## [WORK TASK]
Of the lines below, write out exactly those from the line with "misterioso durante su" through the line with "emocional paralelo, en", both included, and skip the rest.

Extracted page text data:
-------------------------
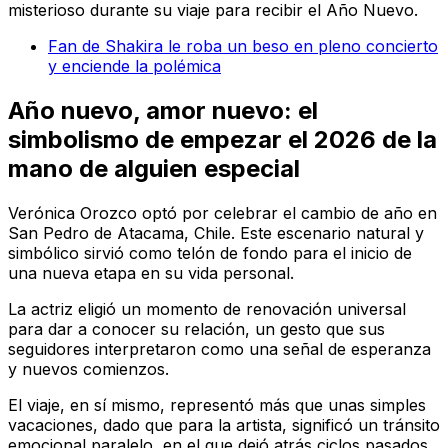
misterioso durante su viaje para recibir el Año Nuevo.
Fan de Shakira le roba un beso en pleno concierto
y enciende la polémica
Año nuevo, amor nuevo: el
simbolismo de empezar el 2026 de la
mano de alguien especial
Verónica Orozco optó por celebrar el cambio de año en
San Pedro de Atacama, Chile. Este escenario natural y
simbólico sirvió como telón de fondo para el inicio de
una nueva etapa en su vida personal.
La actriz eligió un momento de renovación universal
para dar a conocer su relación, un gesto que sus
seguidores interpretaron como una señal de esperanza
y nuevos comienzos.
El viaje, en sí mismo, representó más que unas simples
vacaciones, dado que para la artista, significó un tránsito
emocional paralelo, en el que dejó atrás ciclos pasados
-------------------------
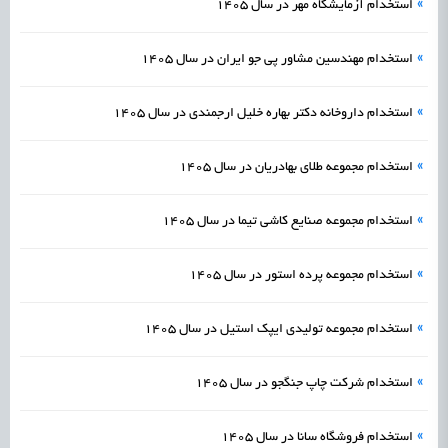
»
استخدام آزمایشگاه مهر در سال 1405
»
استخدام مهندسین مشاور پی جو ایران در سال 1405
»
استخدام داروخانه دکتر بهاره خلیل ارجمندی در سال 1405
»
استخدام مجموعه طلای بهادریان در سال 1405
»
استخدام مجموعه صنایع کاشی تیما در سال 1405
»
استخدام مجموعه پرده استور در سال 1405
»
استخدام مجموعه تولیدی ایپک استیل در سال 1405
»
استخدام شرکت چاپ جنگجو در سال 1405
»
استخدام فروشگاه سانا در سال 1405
-------------------------
## [OUTPUT]
misterioso durante su viaje para recibir el Año Nuevo.
Fan de Shakira le roba un beso en pleno concierto
y enciende la polémica
Año nuevo, amor nuevo: el
simbolismo de empezar el 2026 de la
mano de alguien especial
Verónica Orozco optó por celebrar el cambio de año en
San Pedro de Atacama, Chile. Este escenario natural y
simbólico sirvió como telón de fondo para el inicio de
una nueva etapa en su vida personal.
La actriz eligió un momento de renovación universal
para dar a conocer su relación, un gesto que sus
seguidores interpretaron como una señal de esperanza
y nuevos comienzos.
El viaje, en sí mismo, representó más que unas simples
vacaciones, dado que para la artista, significó un tránsito
emocional paralelo, en el que dejó atrás ciclos pasados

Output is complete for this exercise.